What you are asked to do:
Whenever a line carries the word "Percentage", pull it out of the entries.
### Input material ###
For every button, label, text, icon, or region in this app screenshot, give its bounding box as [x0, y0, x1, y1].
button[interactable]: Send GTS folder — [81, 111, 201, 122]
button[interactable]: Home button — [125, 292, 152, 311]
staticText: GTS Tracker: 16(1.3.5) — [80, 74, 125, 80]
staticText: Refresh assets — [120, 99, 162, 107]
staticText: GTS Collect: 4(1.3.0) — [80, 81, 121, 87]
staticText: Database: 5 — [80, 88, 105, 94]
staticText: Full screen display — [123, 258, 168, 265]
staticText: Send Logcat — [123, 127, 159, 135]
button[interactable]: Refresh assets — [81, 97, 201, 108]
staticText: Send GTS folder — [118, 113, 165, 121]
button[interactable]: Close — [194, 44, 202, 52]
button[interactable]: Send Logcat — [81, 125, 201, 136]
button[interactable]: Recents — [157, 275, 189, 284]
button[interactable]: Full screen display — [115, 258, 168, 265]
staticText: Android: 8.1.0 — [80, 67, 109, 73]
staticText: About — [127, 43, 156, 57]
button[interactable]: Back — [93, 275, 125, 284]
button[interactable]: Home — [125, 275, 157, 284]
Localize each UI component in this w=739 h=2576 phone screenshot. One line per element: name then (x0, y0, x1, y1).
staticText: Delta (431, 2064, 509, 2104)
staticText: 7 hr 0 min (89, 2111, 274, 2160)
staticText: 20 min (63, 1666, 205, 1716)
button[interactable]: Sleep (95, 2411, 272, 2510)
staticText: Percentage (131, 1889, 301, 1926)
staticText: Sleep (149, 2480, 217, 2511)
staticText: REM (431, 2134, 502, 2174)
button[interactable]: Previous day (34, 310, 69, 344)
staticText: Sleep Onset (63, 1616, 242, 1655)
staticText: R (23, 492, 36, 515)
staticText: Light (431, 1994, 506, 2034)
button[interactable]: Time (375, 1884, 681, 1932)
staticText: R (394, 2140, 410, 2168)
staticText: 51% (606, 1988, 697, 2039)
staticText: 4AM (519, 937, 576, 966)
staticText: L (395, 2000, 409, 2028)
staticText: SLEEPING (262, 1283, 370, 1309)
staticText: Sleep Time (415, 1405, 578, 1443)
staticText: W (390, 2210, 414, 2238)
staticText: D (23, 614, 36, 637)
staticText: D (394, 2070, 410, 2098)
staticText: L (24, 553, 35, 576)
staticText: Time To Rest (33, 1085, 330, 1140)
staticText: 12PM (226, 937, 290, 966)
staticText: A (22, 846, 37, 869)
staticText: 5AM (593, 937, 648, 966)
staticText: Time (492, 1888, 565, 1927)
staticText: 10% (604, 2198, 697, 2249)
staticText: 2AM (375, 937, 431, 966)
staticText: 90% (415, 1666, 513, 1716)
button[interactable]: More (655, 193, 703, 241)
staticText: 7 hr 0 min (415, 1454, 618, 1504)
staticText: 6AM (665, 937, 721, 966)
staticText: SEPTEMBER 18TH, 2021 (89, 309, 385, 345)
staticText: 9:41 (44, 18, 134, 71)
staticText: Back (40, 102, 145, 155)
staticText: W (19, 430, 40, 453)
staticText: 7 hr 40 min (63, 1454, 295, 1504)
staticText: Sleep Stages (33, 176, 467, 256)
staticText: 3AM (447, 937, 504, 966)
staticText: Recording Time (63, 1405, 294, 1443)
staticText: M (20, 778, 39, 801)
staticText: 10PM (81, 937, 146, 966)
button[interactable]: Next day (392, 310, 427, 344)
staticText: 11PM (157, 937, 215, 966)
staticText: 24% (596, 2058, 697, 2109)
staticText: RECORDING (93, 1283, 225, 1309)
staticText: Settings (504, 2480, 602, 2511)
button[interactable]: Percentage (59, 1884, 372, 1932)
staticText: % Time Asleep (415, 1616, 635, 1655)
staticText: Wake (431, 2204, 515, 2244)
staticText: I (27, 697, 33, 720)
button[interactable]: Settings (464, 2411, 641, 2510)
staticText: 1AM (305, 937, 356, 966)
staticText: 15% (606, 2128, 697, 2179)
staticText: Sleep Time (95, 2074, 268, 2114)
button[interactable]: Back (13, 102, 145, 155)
###
Expected output:
staticText: Percentage (131, 1889, 301, 1926)
button[interactable]: Percentage (59, 1884, 372, 1932)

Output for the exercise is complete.